Dés le début des années 40 il est confirmé que ce sont essentiellement les débiles mentaux qui doivent avoir leur place dans les classes de perfectionnement. Les commissions médico-pédagogiques (ancêtre des CDES, et maintenant des Maisons Départementales des Personnes Handicapées) se développent pour contrôler le recrutement. Une circulaire de 1944 apporte sur ce point une modification à la loi de 1909, elle met en avant le rôle assigné aux spécialistes de la neuropsychiatrie infantile, tant au niveau du dépistage d’élèves suspectés d’inadaptation, que dans la commission elle même. La mise en place de ces commissions contribuera à diriger les seuls déficients légers vers les classes de perfectionnement. Les enfants à troubles de la personnalité et du comportement, dont la socialisation nécessite une mise à l’écart des classes normales seront orientés vers des établissements autonomes, isolés des classes ordinaires.

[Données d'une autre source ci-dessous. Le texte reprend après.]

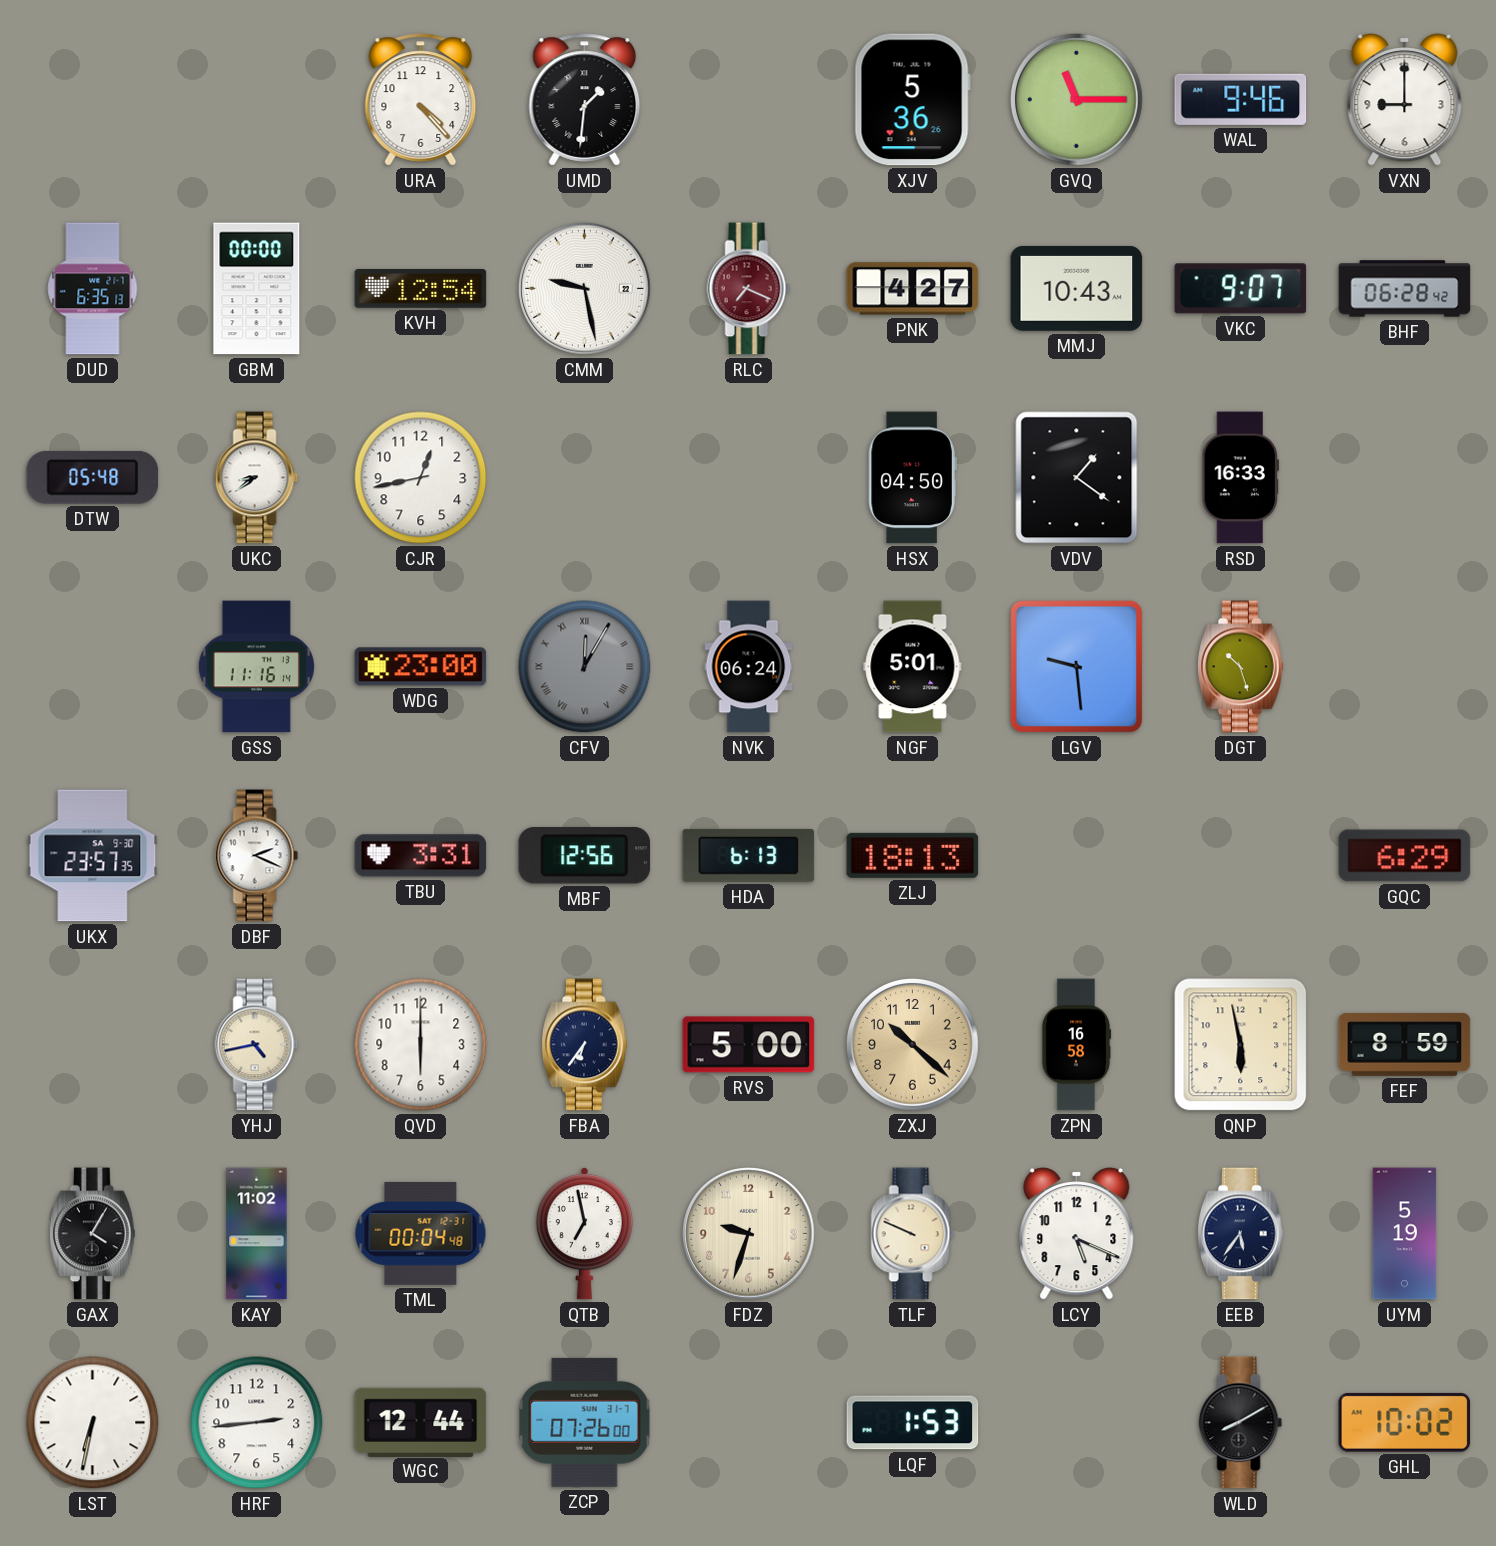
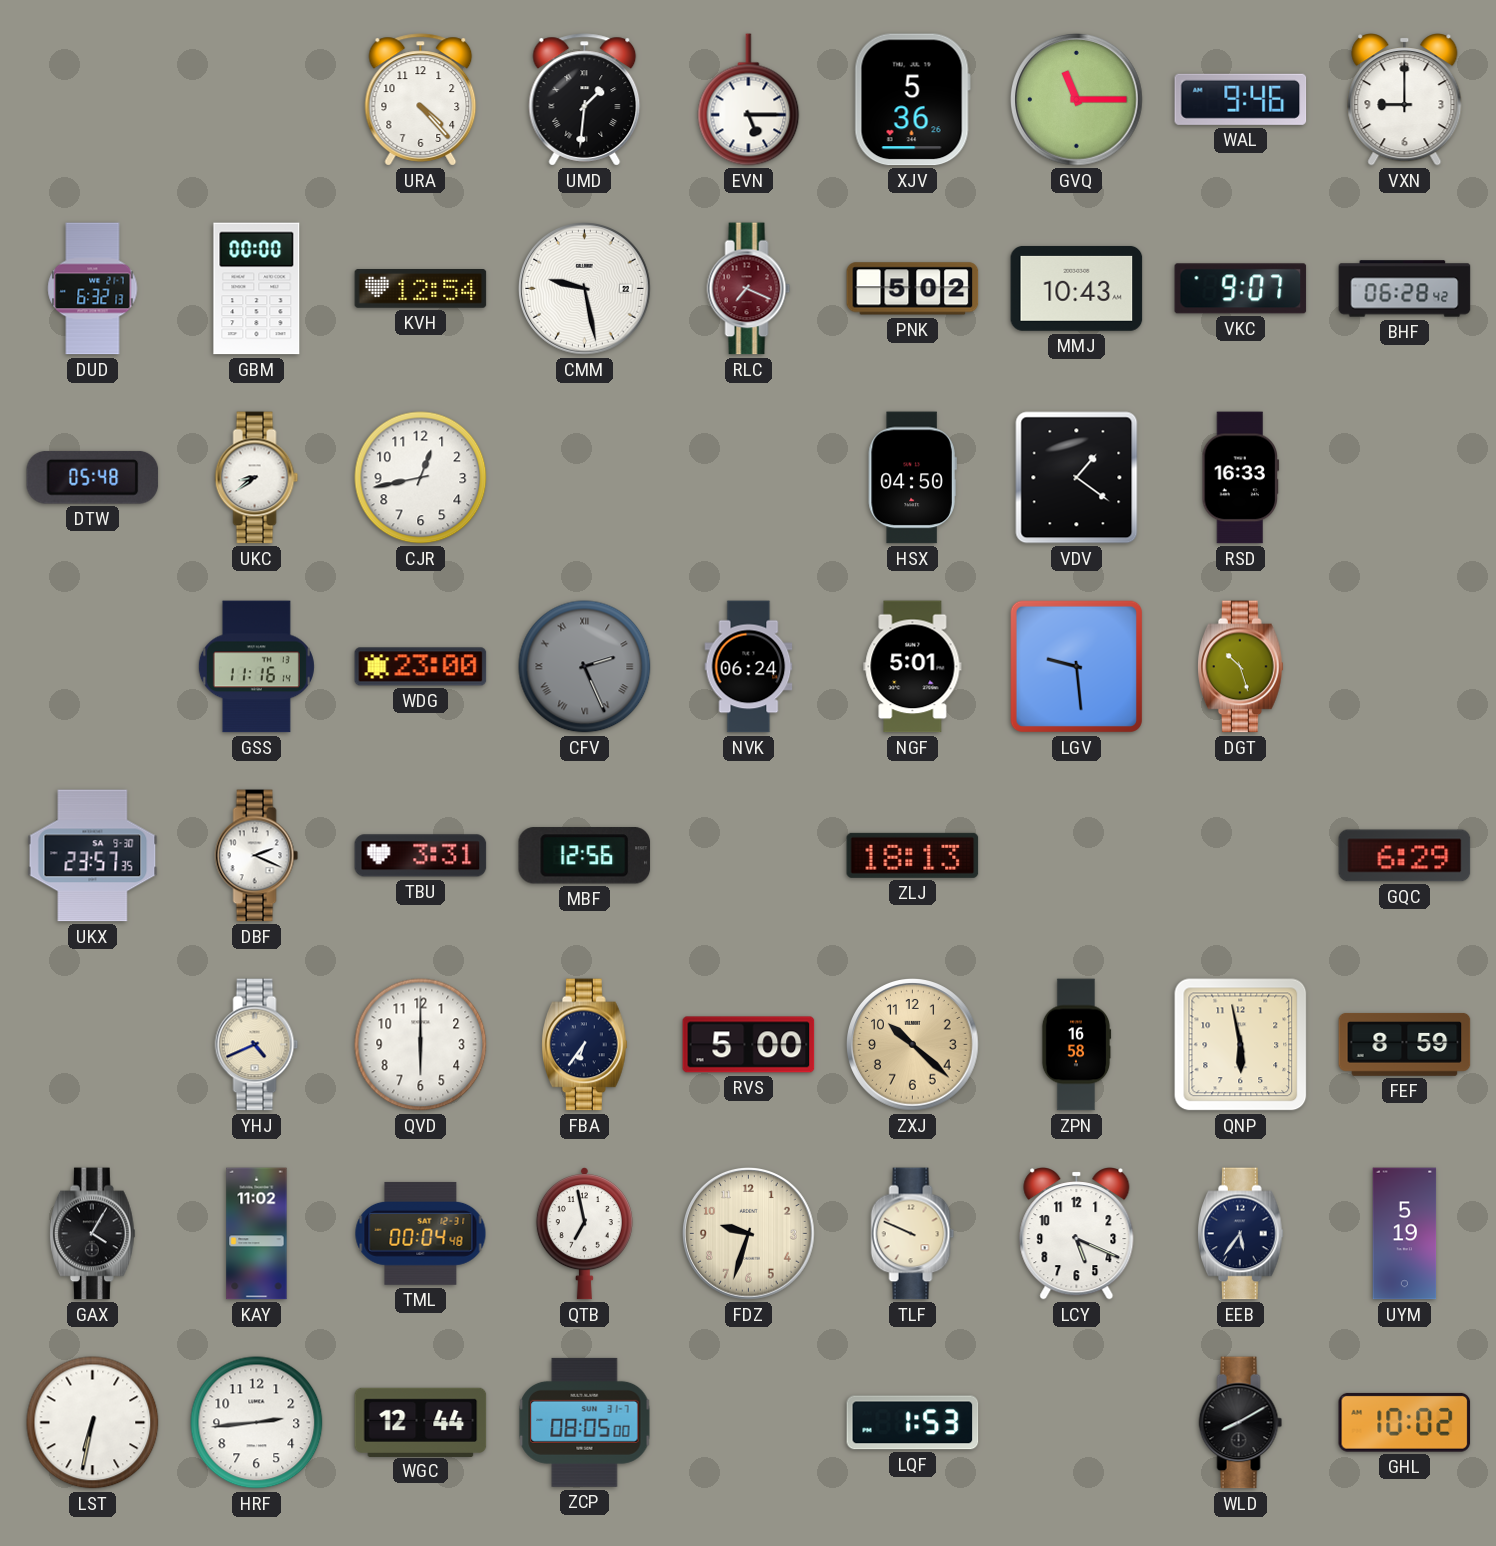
EVN: none -> 5:15
DUD: 6:35 -> 6:32
PNK: 4:27 -> 5:02
CFV: 12:05 -> 2:26
HDA: 6:13 -> none
YHJ: 4:43 -> 4:41
ZCP: 07:26 -> 08:05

Dans le même temps, devant les conditions asilaires désastreuses faites à leurs enfants au moment où éclate la seconde guerre mondiale, les familles commencent à s’organiser en associations pour obtenir d’une part, la reconnaissance d’un statut nouveau de l’inadaptation, et d’autre part, la création d’établissements spécialisés.

Notes
32.

Itard J.G. (1801/1988), "D'un homme sauvage ou des premiers développements physiques et moraux du sauvage de l’Aveyron", in Itard inédit, Lieux de l’enfance, 14-15, Privat, p. 155–257.

33.

Binet A. (1905), "Sur la nécessité d'établir un diagnostic scientifique des états inférieurs de l'intelligence.", Année psychologique, Tome II, p.168.

34.

Voir la présentation de Guy Avanzini de la réédition du livre de Binet A., Simon T. (1978), Les enfants anormaux, Toulouse, Privat, p. 11.

35.

Hochmann J. (1995), "L’hôpital de jour dépassé ?", Neuropsychiatrie de l’enfance et de l’adolescence, 43e année, 7-8, Expansion Scientifique Française, p 293.

36.

Binet A., Simon T. (1907), Les enfants anormaux, Paris, Armand Colin.

37.

Huteau M. (2005), "L'étude de l'intelligence : nouveauté et portée de l'œuvre d'Alfred Binet", L'intelligence de l'enfant, Colloque international sous l'égide de la Fédération Française des Psychologues et de Psychologie, Du 6 au 8 octobre 2005, Maison de la Mutualité, Paris.

38.

1145 classes de perfectionnement en 1951, 4020 classes en 1964.